Background information
- Origin: Ireland
- Genres: Pop
- Years active: 2009–2010
- Labels: MIG Live
- Members: Donal Skehan Morgan Deane Michele McGrath Lee Hutton

= Industry (Irish band) =

Irish band

Industry were a pop group formed in Ireland in 2009. The band comprised Donal Skehan, Morgan Deane, Michele McGrath and Briton Lee Hutton. Industry made their recording debut in 2009 under the independent record label MIG Live, and broke up in 2010.
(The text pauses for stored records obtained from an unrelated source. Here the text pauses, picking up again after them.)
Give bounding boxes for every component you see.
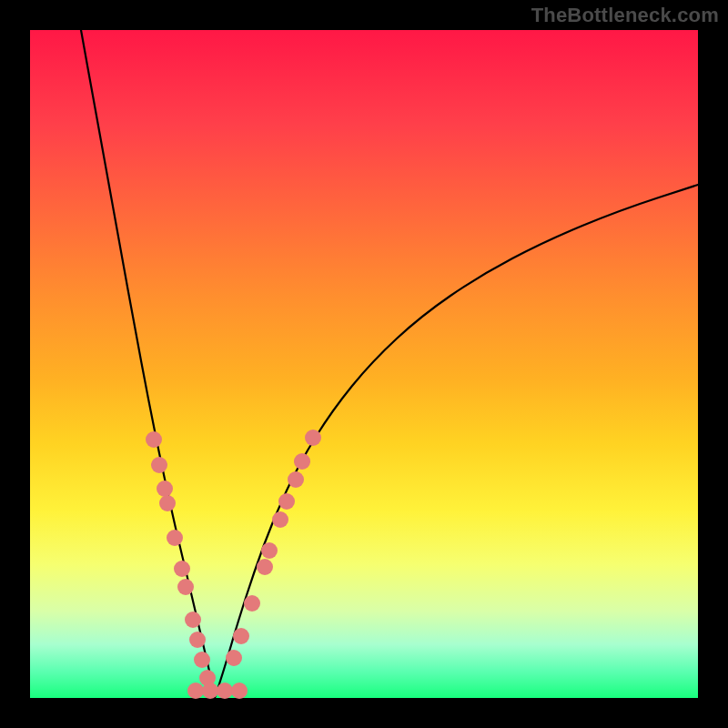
watermark-label: TheBottleneck.com <box>531 4 719 27</box>
data-marker <box>202 682 218 699</box>
data-marker <box>189 632 206 648</box>
data-marker <box>146 431 162 448</box>
curve-right-branch <box>215 185 698 698</box>
data-marker <box>244 595 260 612</box>
marker-group <box>146 430 321 699</box>
data-marker <box>226 650 242 666</box>
curve-left-branch <box>81 30 215 698</box>
data-marker <box>278 493 295 510</box>
data-marker <box>233 628 249 644</box>
data-marker <box>261 542 278 559</box>
data-marker <box>294 453 310 470</box>
data-marker <box>272 511 288 528</box>
data-marker <box>194 652 210 668</box>
data-marker <box>185 612 201 628</box>
data-marker <box>257 559 273 575</box>
data-marker <box>288 471 304 488</box>
plot-area <box>30 30 698 698</box>
data-marker <box>159 495 176 511</box>
curve-layer <box>30 30 698 698</box>
data-marker <box>151 457 167 473</box>
data-marker <box>231 682 248 699</box>
data-marker <box>157 480 173 497</box>
data-marker <box>217 682 233 699</box>
data-marker <box>167 530 183 546</box>
data-marker <box>305 430 321 446</box>
data-marker <box>177 579 194 595</box>
data-marker <box>187 682 204 699</box>
data-marker <box>174 561 190 577</box>
chart-frame: TheBottleneck.com <box>0 0 728 728</box>
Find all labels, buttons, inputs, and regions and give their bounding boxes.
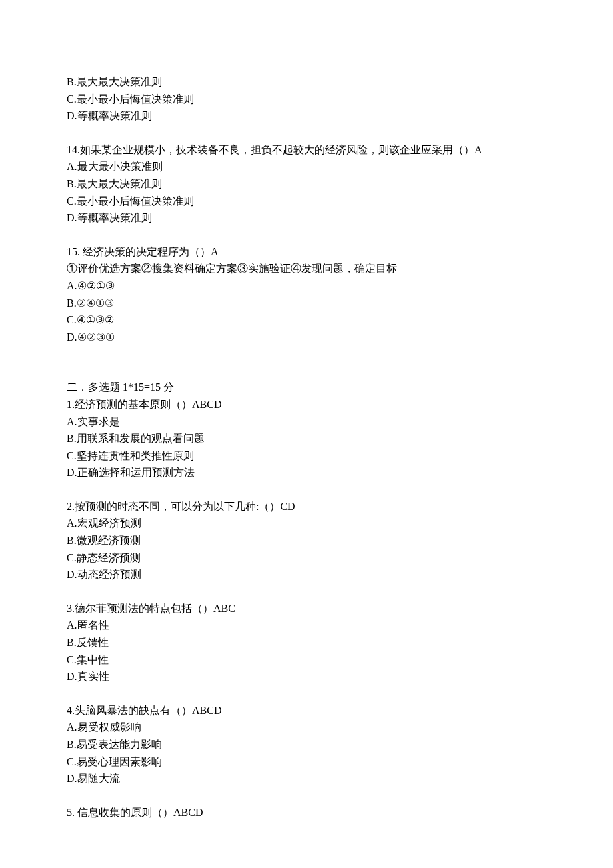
option-text: A.最大最小决策准则 [67,158,546,175]
spacer [67,362,546,379]
option-text: D.动态经济预测 [67,566,546,583]
option-text: D.④②③① [67,329,546,346]
option-text: A.宏观经济预测 [67,515,546,532]
option-text: B.反馈性 [67,634,546,651]
spacer [67,685,546,702]
option-text: D.等概率决策准则 [67,107,546,125]
option-text: C.静态经济预测 [67,549,546,567]
option-text: B.易受表达能力影响 [67,736,546,753]
spacer [67,481,546,498]
section-title: 二．多选题 1*15=15 分 [67,379,546,396]
spacer [67,125,546,141]
option-text: A.④②①③ [67,277,546,295]
spacer [67,345,546,362]
option-text: C.易受心理因素影响 [67,753,546,771]
option-text: C.坚持连贯性和类推性原则 [67,447,546,465]
option-text: A.易受权威影响 [67,719,546,736]
question-note: ①评价优选方案②搜集资料确定方案③实施验证④发现问题，确定目标 [67,260,546,277]
spacer [67,227,546,243]
question-stem: 2.按预测的时态不同，可以分为以下几种:（）CD [67,498,546,515]
option-text: C.集中性 [67,651,546,669]
option-text: B.用联系和发展的观点看问题 [67,430,546,447]
option-text: A.匿名性 [67,617,546,634]
option-text: B.最大最大决策准则 [67,73,546,91]
option-text: D.易随大流 [67,770,546,787]
option-text: B.②④①③ [67,295,546,312]
option-text: C.最小最小后悔值决策准则 [67,91,546,108]
spacer [67,583,546,600]
option-text: D.正确选择和运用预测方法 [67,464,546,481]
option-text: A.实事求是 [67,413,546,431]
spacer [67,787,546,804]
question-stem: 14.如果某企业规模小，技术装备不良，担负不起较大的经济风险，则该企业应采用（）… [67,141,546,159]
question-stem: 1.经济预测的基本原则（）ABCD [67,396,546,413]
option-text: B.最大最大决策准则 [67,175,546,193]
question-stem: 15. 经济决策的决定程序为（）A [67,243,546,261]
option-text: D.等概率决策准则 [67,209,546,227]
option-text: B.微观经济预测 [67,532,546,549]
question-stem: 5. 信息收集的原则（）ABCD [67,804,546,821]
question-stem: 4.头脑风暴法的缺点有（）ABCD [67,702,546,719]
option-text: C.④①③② [67,311,546,329]
option-text: D.真实性 [67,668,546,685]
option-text: C.最小最小后悔值决策准则 [67,193,546,210]
question-stem: 3.德尔菲预测法的特点包括（）ABC [67,600,546,617]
The band had two number 1 hits in the Irish Singles Chart with their debut single "My Baby's Waiting" (25 June 2009 chart) and follow up "Burn" (27 August 2009 chart)

==Members==
===Lee Hutton===

Lee Andrew Hutton is an English singer-songwriter musician, born in Chesterfield. He was part of the boy band project Streetwize, alongside Donal Skehan, Lee Mulhern and Jonathan Fagerlund. With a slightly changed Streetwize line-up that included Kyle Carpenter and Venezuelan Antonio Jones, Hutton took part in Childline 2007 charity event singing a cover of Living in a Box's hit "Room in Your Heart". Hutton then went solo with "Shinedown", "Perfect Bride", "Invincible", "Madeline" and "Butterfly" until joining Industry, becoming the only non-Irish member of the band.

===Donal Skehan===

Donal Skehan, a vocalist with Industry, was born in Dublin, Ireland, on 3 June 1986. In 2006, he was an original member of the boyband project Streetwize, with whom he toured in Ireland, UK and Sweden, and appeared on the US television station CN8.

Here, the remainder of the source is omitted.